ITC stock price gained 1.82% today to Rs 450.4 apiece after the company announced its Q1 results. The cigarettes-to-hotels conglomerate reported a 17.6% on-year increase in its standalone net profit for Q1FY24 to Rs 49 billion, whereas its EBITDA margin expanded by 325 bps on-year to 11% owing to premiumisation, pricing actions, strategic cost management and fiscal incentives. The demerger of ITC Hotel is expected to be completed within the next 15 months. ITC declared a swap ratio of 1:10 for the demerger. Shareholders of ITC will receive one stock of ITC Hotels for every ten shares held in the FMCG entity.

Should you buy, sell or hold ITC stock?

HDFC Securities

Add | Target price: Rs 450

“Both urban and rural markets witnessed robust growth. Rapid new launches, distribution revamp, and efficiency in the supply chain remain the core metric. The core business performance remains healthy, outperforming other FMCG peers. The recent stock run-up (~44% in LTM) limits further rerating potential. We maintain our estimates and value ITC on a SoTP basis to derive a TP of Rs 450. The implied target P/E is 24x Jun-25E EPS. Maintain ADD.”

Prabhudas Lilladher

Accumulate | Target price: Rs 478

“FMCG growth was ahead of industry and margins got a boost due to improving scale, lower raw material costs and PLI incentives, we expect calibrated margin expansion to sustain in coming years. Hotel outlook is positive (despite planned renovations) due to G20 and revival in business & foreign tourist travel. Near term outlook remains strong, we estimate 10.7% EPS CAGR over FY23- 25. ITC trades at 25.3x FY25 EPS with ROE/ROCE of 30%+/35%+ and ~80%+ dividend payout.

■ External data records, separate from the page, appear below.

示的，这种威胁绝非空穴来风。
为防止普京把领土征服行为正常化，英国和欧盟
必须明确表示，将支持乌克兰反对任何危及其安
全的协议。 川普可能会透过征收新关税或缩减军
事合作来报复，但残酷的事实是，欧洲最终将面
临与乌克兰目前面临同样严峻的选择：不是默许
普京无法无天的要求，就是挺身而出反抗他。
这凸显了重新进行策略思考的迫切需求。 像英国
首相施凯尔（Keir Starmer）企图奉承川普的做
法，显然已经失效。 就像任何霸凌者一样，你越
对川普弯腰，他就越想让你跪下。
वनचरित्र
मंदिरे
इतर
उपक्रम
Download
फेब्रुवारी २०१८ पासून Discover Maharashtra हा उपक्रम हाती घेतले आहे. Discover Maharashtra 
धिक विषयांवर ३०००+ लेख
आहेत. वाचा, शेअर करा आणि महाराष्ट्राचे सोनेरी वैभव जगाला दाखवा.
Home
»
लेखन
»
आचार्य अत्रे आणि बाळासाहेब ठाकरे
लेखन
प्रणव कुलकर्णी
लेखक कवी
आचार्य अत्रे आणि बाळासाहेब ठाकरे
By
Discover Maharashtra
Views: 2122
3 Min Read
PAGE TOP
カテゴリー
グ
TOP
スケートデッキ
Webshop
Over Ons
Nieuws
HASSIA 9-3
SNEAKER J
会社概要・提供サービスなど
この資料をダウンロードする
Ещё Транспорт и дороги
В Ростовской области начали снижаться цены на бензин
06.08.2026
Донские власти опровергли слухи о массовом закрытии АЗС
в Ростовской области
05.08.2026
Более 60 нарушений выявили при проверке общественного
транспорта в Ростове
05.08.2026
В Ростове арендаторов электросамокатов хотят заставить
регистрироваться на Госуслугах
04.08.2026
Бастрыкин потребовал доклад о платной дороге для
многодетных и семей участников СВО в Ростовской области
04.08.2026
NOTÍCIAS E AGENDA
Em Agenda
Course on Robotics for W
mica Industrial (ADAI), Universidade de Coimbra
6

Retain Accumulate.”

Centrum 

Buy | Target price: Rs 486

“The hospitality industry is poised for strong growth due to a confluence of favourable factors. That said, we remain positive as ITC is placed to deliver stronger, competitive and profitable growth in years to come.We believe guided by its ITC-Next strategy, ITC is placed to deliver stronger, competitive and profitable growth ahead. We reiterate strong BUY, with a DCF-based TP of Rs 486 (implying 26x FY25E EPS).”